I need the number of lines in the data that include "Voice"; reply with that number alone.

[Opening DATASET CONTENT section]

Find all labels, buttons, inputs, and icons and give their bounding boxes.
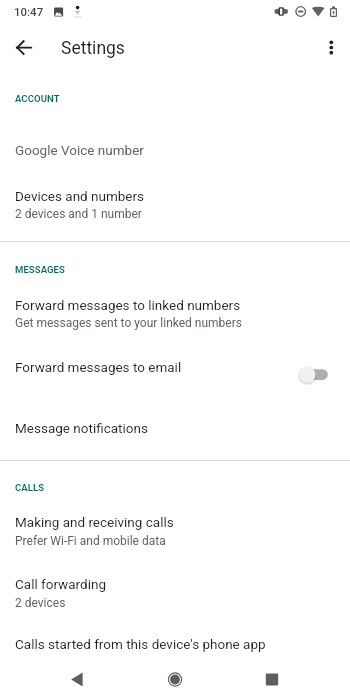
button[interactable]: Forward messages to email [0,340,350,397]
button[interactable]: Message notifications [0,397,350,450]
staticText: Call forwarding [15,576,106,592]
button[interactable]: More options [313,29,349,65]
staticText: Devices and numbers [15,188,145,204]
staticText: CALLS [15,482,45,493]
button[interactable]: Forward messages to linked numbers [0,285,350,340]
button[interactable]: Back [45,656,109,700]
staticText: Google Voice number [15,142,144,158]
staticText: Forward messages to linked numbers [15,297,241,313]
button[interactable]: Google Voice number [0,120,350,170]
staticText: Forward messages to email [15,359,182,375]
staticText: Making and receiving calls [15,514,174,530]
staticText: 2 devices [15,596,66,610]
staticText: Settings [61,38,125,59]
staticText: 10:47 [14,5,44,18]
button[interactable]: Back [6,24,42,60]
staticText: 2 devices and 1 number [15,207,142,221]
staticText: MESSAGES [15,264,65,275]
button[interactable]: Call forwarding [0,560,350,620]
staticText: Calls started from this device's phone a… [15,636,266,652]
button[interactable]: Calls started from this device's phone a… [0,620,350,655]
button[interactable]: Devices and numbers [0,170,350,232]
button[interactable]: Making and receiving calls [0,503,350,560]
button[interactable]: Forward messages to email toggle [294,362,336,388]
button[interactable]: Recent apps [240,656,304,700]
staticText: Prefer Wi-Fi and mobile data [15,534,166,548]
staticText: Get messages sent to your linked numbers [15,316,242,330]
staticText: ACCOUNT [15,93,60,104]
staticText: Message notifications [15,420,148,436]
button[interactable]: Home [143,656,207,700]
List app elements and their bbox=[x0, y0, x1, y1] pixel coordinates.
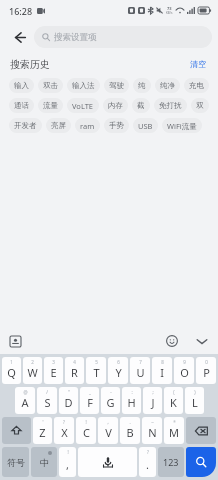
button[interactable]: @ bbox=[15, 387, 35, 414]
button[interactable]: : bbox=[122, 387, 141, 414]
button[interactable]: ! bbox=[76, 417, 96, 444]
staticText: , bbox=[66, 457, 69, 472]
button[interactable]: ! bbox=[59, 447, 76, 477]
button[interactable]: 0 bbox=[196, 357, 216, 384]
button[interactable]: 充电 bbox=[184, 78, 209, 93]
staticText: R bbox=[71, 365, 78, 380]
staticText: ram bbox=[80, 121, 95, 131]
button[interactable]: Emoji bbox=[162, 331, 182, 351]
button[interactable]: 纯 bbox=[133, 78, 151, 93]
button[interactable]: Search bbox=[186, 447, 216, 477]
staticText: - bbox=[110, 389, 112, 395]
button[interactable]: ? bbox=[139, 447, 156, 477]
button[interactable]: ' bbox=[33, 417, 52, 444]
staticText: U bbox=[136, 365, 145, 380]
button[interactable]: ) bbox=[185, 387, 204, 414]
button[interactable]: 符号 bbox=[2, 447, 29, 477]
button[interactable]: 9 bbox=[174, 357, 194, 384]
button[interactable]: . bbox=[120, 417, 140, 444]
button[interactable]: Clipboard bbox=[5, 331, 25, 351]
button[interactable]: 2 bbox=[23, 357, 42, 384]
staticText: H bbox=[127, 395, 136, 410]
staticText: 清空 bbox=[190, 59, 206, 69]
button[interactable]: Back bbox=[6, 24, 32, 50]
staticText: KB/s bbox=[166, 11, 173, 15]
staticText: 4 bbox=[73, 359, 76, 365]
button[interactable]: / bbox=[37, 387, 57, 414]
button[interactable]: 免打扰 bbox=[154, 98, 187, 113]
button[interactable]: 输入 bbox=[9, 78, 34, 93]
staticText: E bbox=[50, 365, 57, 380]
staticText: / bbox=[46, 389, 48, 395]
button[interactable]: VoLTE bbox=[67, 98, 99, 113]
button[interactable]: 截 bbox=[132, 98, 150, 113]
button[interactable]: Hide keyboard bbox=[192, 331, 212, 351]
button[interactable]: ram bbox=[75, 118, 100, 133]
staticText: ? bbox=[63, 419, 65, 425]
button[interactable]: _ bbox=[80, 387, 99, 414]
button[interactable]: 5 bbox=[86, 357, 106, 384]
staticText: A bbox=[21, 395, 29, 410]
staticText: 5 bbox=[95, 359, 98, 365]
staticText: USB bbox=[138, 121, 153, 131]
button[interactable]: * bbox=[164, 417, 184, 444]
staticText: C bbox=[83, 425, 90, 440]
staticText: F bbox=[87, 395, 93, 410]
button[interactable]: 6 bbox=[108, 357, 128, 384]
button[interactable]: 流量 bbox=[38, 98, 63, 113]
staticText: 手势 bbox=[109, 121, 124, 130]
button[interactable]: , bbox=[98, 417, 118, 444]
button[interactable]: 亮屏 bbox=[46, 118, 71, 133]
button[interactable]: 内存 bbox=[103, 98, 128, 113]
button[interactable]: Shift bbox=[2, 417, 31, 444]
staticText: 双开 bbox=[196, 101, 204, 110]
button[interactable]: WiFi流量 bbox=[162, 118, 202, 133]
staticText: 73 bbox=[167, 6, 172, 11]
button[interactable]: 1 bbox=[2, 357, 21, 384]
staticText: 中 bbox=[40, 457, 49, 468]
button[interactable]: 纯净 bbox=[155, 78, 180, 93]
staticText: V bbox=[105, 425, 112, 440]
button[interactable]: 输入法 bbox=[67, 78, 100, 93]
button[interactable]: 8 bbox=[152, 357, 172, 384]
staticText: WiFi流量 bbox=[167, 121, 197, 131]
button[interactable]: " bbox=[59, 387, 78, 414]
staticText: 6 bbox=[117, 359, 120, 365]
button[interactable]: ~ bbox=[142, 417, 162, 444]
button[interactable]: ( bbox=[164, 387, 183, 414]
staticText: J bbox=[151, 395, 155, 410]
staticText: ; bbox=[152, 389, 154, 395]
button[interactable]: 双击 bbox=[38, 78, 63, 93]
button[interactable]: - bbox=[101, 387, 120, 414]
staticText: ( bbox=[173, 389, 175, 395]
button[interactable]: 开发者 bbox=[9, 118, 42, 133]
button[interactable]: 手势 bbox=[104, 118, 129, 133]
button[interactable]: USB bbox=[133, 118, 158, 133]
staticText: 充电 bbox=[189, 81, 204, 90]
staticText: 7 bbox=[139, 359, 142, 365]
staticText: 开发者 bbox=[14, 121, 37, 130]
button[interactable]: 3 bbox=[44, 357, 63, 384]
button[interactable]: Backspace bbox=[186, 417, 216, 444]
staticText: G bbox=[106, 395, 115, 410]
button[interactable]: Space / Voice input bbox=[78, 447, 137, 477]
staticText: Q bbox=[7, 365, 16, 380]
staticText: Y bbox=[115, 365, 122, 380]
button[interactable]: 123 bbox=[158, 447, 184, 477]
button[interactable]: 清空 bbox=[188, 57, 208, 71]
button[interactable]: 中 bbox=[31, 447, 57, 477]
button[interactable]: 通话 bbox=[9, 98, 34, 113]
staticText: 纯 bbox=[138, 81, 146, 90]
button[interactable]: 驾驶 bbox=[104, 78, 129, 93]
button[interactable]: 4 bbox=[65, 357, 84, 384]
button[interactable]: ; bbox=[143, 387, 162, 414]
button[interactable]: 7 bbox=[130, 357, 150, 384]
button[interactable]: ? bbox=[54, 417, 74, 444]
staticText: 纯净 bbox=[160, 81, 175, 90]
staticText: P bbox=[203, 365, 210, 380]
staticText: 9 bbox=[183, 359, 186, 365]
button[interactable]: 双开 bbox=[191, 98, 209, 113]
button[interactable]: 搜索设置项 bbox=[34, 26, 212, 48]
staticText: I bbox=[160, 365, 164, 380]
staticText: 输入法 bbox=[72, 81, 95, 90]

[Closing DATASET CONTENT section]
[Opening DATASET CONTENT section]

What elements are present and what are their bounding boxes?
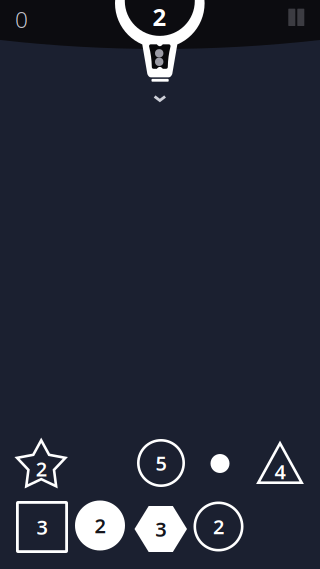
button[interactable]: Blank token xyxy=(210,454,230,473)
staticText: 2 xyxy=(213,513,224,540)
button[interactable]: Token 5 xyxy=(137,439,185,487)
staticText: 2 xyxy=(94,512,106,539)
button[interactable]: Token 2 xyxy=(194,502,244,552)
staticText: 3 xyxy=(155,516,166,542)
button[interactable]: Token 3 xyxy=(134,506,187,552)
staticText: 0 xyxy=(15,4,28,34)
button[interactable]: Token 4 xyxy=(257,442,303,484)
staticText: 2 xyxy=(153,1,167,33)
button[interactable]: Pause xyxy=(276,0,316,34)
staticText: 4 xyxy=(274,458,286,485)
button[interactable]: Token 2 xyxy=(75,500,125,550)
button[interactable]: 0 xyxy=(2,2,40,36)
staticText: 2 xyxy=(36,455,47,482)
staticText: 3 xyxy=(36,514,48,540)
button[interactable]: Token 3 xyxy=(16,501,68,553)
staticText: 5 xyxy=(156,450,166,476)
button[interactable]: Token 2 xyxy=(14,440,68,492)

[Closing DATASET CONTENT section]

> **REPLY TO THE TASK**: 3